Cannot outsource trust  Ann usually knows more about Bob than a distant
authority does.


So should Ann verify the fingerprints of Amazon, and Paypal herself?


Ann should be logging on by zero knowledge password protocol, so that the
entity that she logs on to proves it already knows the hash of her password.

EXACTLY!!!

ZKPP has to be in the browser chrome, not on the browser web page.
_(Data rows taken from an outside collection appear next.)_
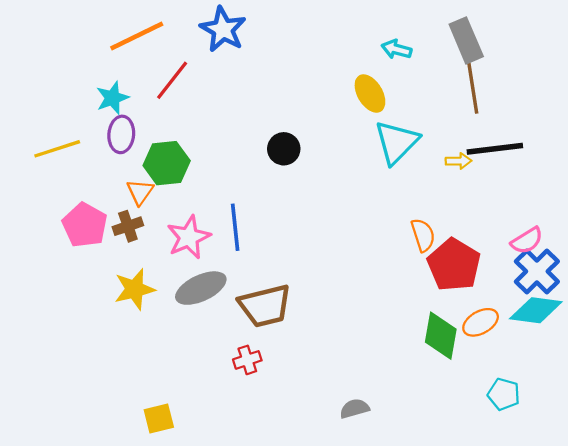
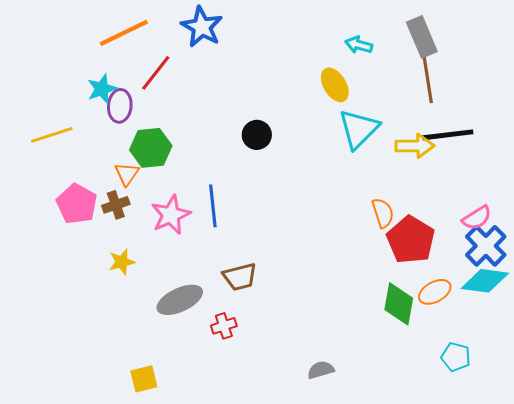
purple ellipse: (121, 134) -> (120, 106), moved
yellow arrow: (458, 161) -> (415, 146), size x1.6
gray ellipse: (201, 288) -> (180, 300), moved
yellow star: (135, 289) -> (122, 262), size x0.7
brown trapezoid: (265, 306) -> (240, 277), size x0.7

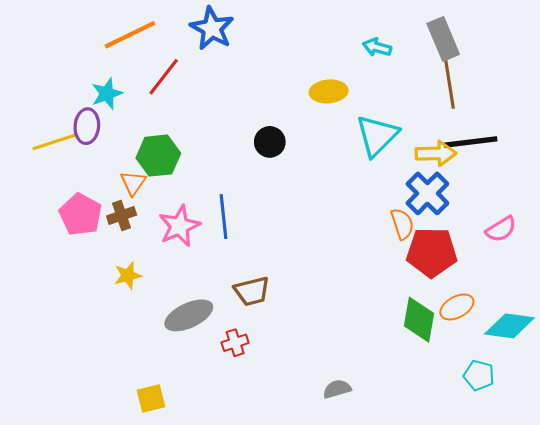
yellow ellipse: (335, 85) -> (329, 91), moved, turned -64
purple ellipse: (120, 106) -> (87, 126), moved
red pentagon: (411, 240) -> (432, 252), turned -30
blue cross: (486, 246) -> (427, 193), moved
cyan diamond: (485, 281) -> (509, 326), moved

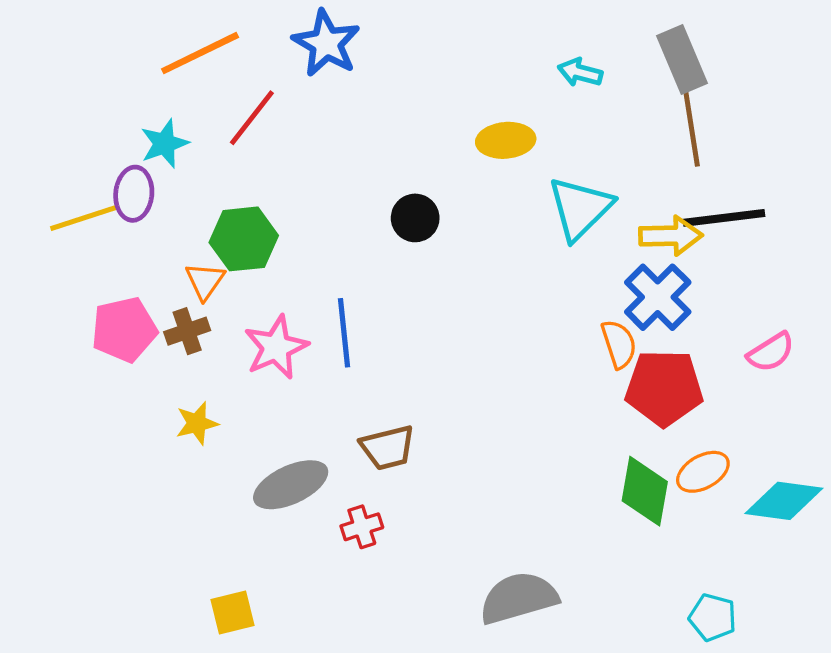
pink pentagon: (81, 214) -> (124, 330), turned 30
cyan pentagon: (479, 375) -> (713, 617), moved
gray semicircle: (337, 389) -> (519, 598), size x1.8

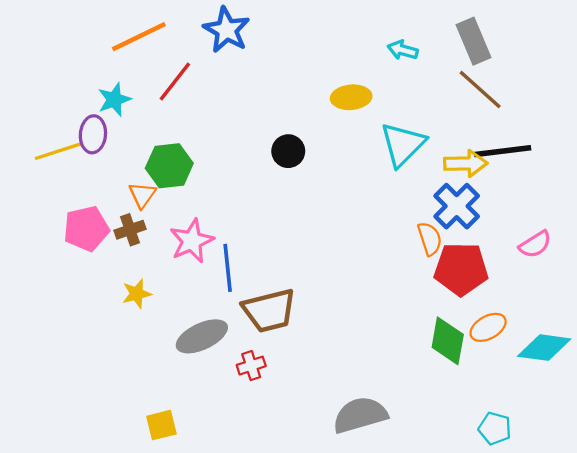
brown line: (692, 129) -> (480, 89), turned -39
blue line: (344, 333) -> (228, 268), moved
brown trapezoid: (388, 448) -> (269, 311), size x1.4

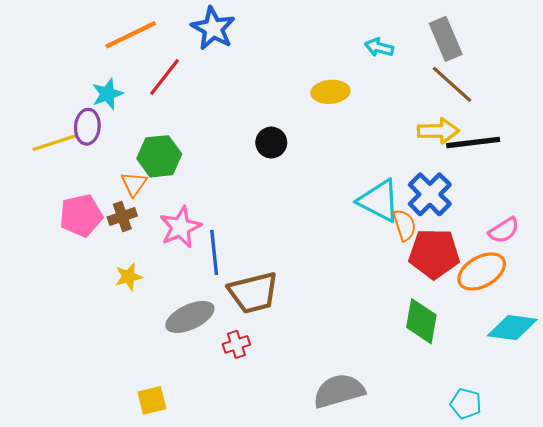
cyan triangle: (403, 144) -> (379, 201), moved, turned -48
yellow arrow: (466, 163) -> (438, 131), moved
orange ellipse: (488, 327) -> (482, 271), moved, size x1.4

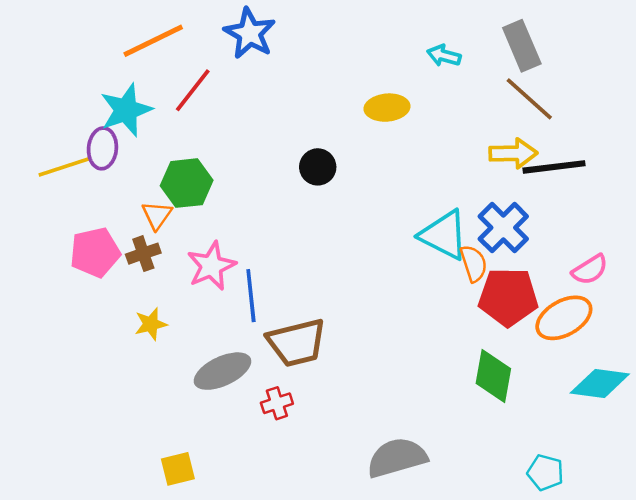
cyan star: (107, 94) -> (126, 110), size x1.4

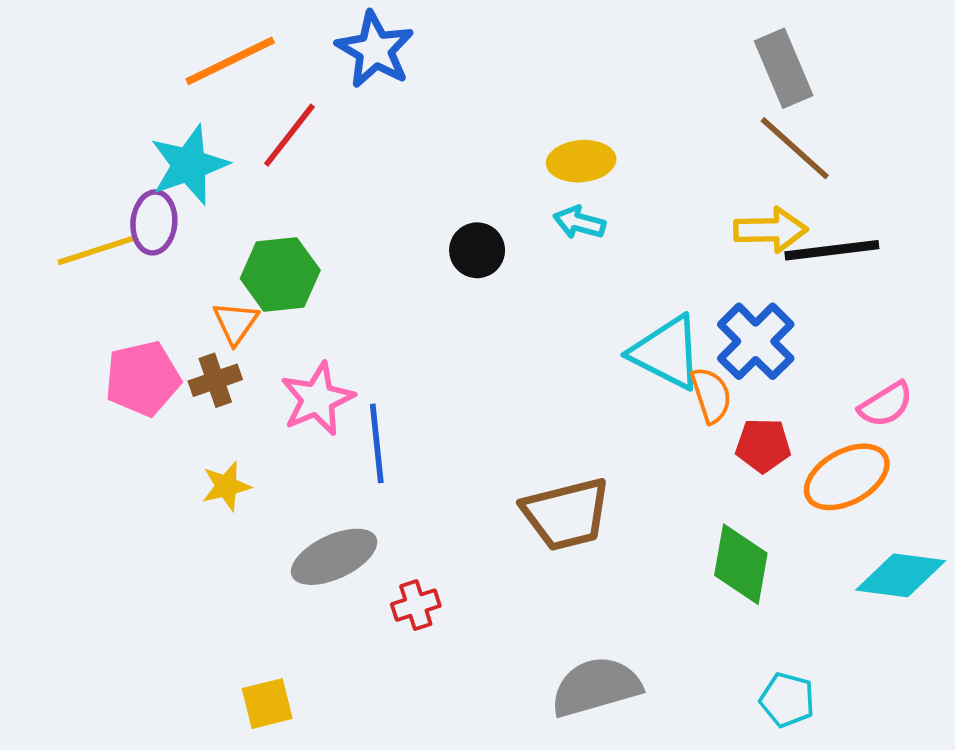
cyan arrow: (444, 56) -> (579, 222), moved
red pentagon: (508, 297) -> (763, 445), size x0.6
brown trapezoid: (297, 343) -> (566, 514), moved
cyan pentagon: (545, 473) -> (787, 700), moved

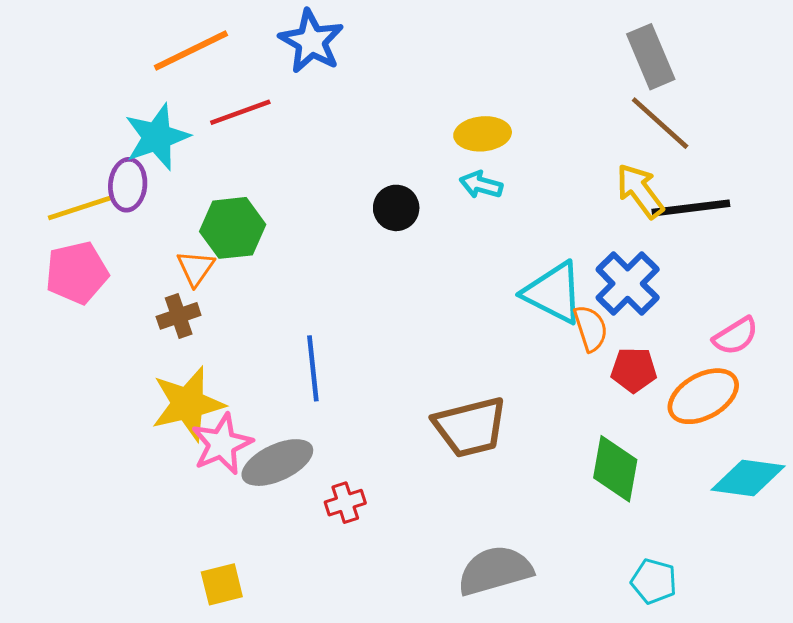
red line: (289, 135) -> (240, 112), turned 32
yellow arrow: (771, 230) -> (640, 191), turned -126
pink pentagon: (143, 378) -> (77, 273), moved
pink star: (317, 399) -> (222, 444), moved
yellow star: (226, 486) -> (188, 404), size x1.8

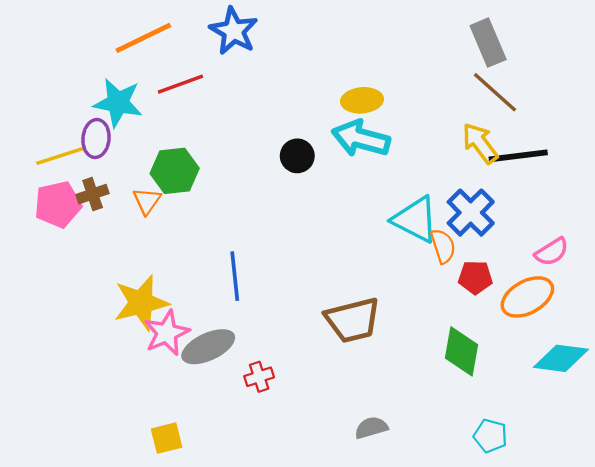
cyan star: (157, 137) -> (118, 103), turned 30
cyan arrow: (481, 185) -> (361, 139), size x1.8
brown cross: (179, 316) -> (93, 194), moved
gray semicircle: (495, 571) -> (371, 428), size x0.6

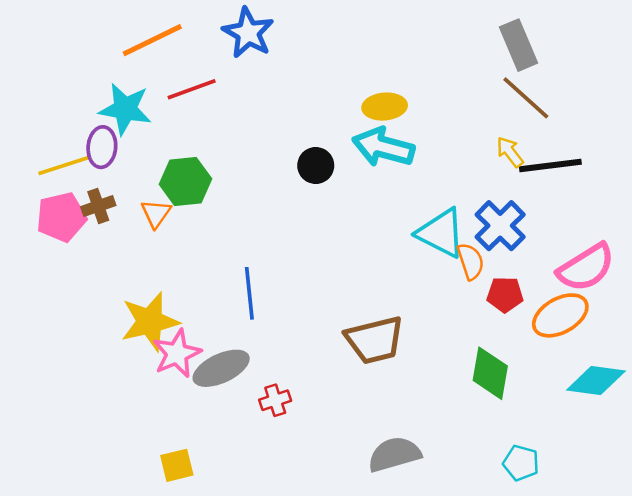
yellow arrow: (480, 143) -> (510, 152), size x0.7
pink semicircle: (552, 252) -> (586, 268), size x1.6
gray semicircle: (371, 428) -> (394, 454), size x1.5

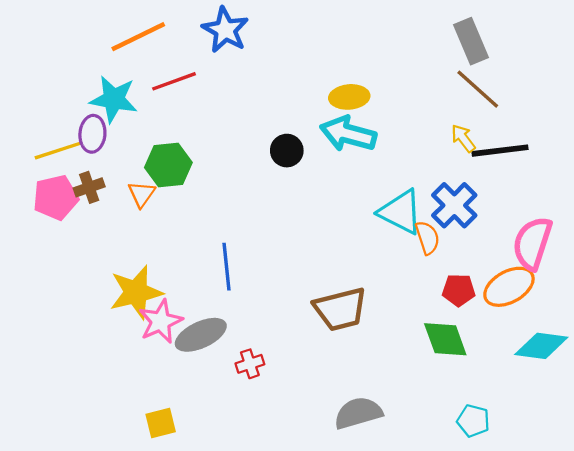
pink semicircle: (586, 268) -> (532, 243), turned 140
red pentagon: (505, 295) -> (459, 290), moved
green diamond: (490, 373) -> (445, 339), turned -30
This seems obvious, but experiments show users do not understand it.
We have yet to find a satisfactory answer to a trusted path for
ordinary users.

So where it really mattered we got two-factor authentication (by mobile phone) instead. I like the trade-off. Using another untrusted path on a different network and machine for a probabilistic guarantee seems more reasonable to me than trying to build a trusted path on a single machine, which was ambitious at the best of times, before we knew for a fact that we can not trust a single embedded integrated circuit in any device in the world. And that is not even considering the usability and accessibility issues of all the fancy trusted path solutions that I've seen.

Security researchers can not even guarantee that the status light of the camera is on when it is recording images.